The term "torture" is not defined in the code, but was recently addressed by this court in State v. Cross, 308 N.W.2d 25 (Iowa 1981). In Cross, the defendant tore off the victim's clothes and hit her several times, one blow causing a large head wound. He bit the victim's breasts, chained her hands, and hauled her, nude, in his car trunk on a cold fall night. He constantly threatened to kill her and to inflict sexual abuse.

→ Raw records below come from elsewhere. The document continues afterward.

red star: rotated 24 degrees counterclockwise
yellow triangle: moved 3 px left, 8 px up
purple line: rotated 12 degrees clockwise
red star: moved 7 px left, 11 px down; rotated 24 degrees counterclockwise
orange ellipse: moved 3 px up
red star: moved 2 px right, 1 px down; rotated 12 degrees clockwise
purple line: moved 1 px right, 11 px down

We noted the lack of a statutory definition of "torture" under our first-degree kidnapping statute and said:

[c]ommentators on the criminal code suggest "torture" ordinarily means "the intentional infliction of pain [either] mental or physical," see Dunahoo, The New Iowa Criminal Code: Part II, 29 Drake L.Rev. 191, 554 n. 570 (Iowa 1980), and "the deliberate infliction of severe pain," see J. Yeager & R. Carlson, 4 Iowa Practice: Criminal Law and Procedure § 236 (1979). The trial court fashioned a more exacting definition of torture that encompassed the elements these definitions emphasize: that the action be deliberate or intentional, and that pain be inflicted. See also Webster's Third New International Dictionary 2414 (1976) ("the infliction of intense pain. . . to punish or coerce someone").

Id. at 27.

Under the trial court's definition of torture in this case, the first element, the intentional infliction of "intense physical pain" was clearly supported in the evidence. Indeed, the defendant concedes in her brief that the victim "was probably the victim of attempted murder. He probably suffered serious injury." The defendant contends that the subjective-purpose element of the torture instruction was not supported by the record.[2]

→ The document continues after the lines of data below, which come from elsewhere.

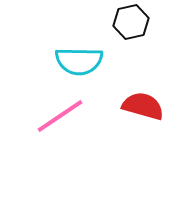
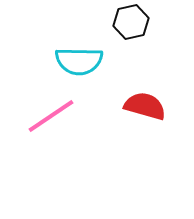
red semicircle: moved 2 px right
pink line: moved 9 px left
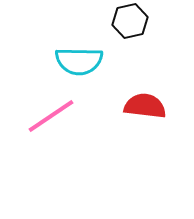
black hexagon: moved 1 px left, 1 px up
red semicircle: rotated 9 degrees counterclockwise
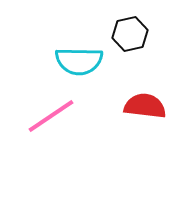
black hexagon: moved 13 px down
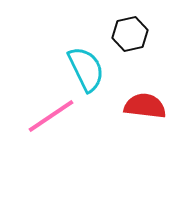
cyan semicircle: moved 7 px right, 8 px down; rotated 117 degrees counterclockwise
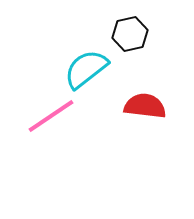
cyan semicircle: rotated 102 degrees counterclockwise
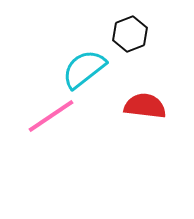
black hexagon: rotated 8 degrees counterclockwise
cyan semicircle: moved 2 px left
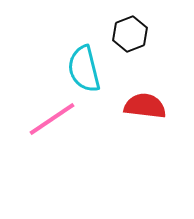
cyan semicircle: rotated 66 degrees counterclockwise
pink line: moved 1 px right, 3 px down
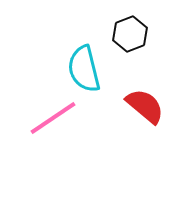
red semicircle: rotated 33 degrees clockwise
pink line: moved 1 px right, 1 px up
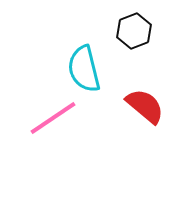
black hexagon: moved 4 px right, 3 px up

In support of her position that the victim was not subjected to pain for one of the purposes enumerated in the court's instruction, the defendant points to testimony of a co-defendant that the victim was hit to stall for time, as well as a portion of the victim's testimony that during the attack he overheard someone say, "he's dead, that's good enough" and someone else say "no, he isn't." The defendant concludes that this testimony supports a finding that the victim was struck for the purposes of killing him rather than for punishment, coercion, or sadistic pleasure.

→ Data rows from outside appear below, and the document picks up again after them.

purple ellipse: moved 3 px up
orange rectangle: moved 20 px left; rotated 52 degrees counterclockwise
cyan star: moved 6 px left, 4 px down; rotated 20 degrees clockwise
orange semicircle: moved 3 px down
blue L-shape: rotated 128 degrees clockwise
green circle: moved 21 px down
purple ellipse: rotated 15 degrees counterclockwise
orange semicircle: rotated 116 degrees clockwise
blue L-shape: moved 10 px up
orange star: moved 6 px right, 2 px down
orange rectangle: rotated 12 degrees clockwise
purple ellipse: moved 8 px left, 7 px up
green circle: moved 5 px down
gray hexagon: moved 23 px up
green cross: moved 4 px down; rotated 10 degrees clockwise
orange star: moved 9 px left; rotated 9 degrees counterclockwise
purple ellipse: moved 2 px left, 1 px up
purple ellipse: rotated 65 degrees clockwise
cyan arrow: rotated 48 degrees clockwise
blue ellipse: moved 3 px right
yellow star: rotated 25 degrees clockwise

The credibility of witnesses and the weight to be given their testimony are determinations properly reserved for the jury. Aldape, 307 N.W.2d at 40; Robinson, 238 N.W.2d at 341. A rational jury could have concluded the pain was inflicted for one of the specific purposes. For example, the jury could have concluded the victim was intentionally subjected to intense pain for punishment, perhaps for witnessing the murder or for the victim's earlier, unsuccessful escape attempt; or the jury could have concluded the infliction of pain was for sadistic pleasure since the victim was securely tied to a tree and further beating was unnecessary to guarantee a getaway.

We conclude the charge is supported by substantial evidence.

AFFIRMED.

NOTES

[1] Additional facts surrounding the case are set forth in State v. LeCompte, 327 N.W.2d 221 (Iowa 1982), a companion case filed today.

[2] In addressing this issue we do not decide whether evidence of one of the enumerated purposes is required. Such an additional requirement was not mentioned by the legal commentators above, nor was it present in Cross, 308 N.W.2d at 25.